DATA SUPPLIED ▸
#####

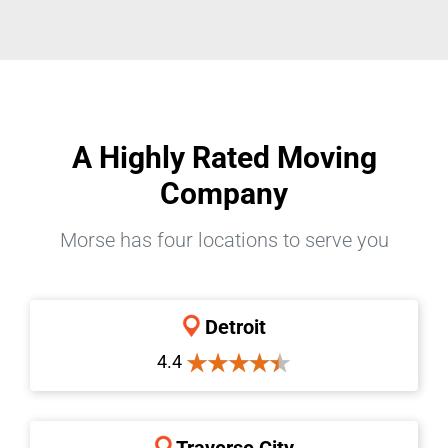
A Highly Rated Moving
Company
Morse has four locations to serve you
Detroit
4.4
Traverse City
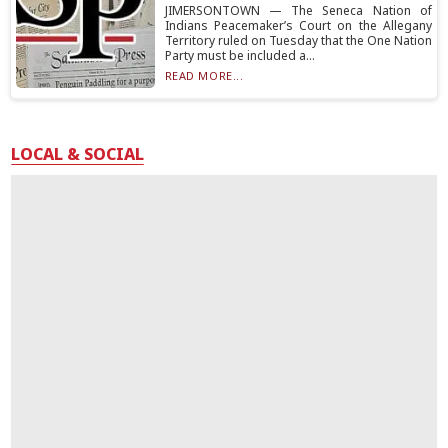
JIMERSONTOWN — The Seneca Nation of
Indians Peacemaker’s Court on the Allegany
Territory ruled on Tuesday that the One Nation
Party must be included a...
READ MORE...
LOCAL & SOCIAL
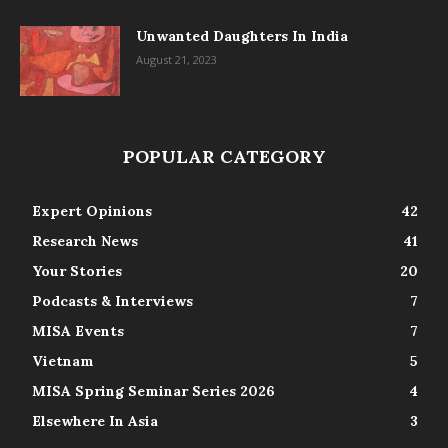
Unwanted Daughters In India
August 21, 2023
POPULAR CATEGORY
Expert Opinions
42
Research News
41
Your Stories
20
Podcasts & Interviews
7
MISA Events
7
Vietnam
5
MISA Spring Seminar Series 2026
4
Elsewhere In Asia
3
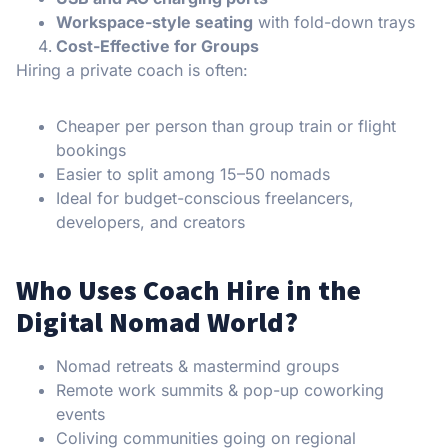
Workspace-style seating
with fold-down trays
Cost-Effective for Groups
Hiring a private coach is often:
Cheaper per person than group train or flight
bookings
Easier to split among 15–50 nomads
Ideal for budget-conscious freelancers,
developers, and creators
Who Uses Coach Hire in the
Digital Nomad World?
Nomad retreats & mastermind groups
Remote work summits & pop-up coworking
events
Coliving communities going on regional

#####

REQUIRED WORK ▸
Find each line in the listing above that contains "Nation", and copy that line.

TASK ANSWER ▸
JIMERSONTOWN — The Seneca Nation of
Territory ruled on Tuesday that the One Nation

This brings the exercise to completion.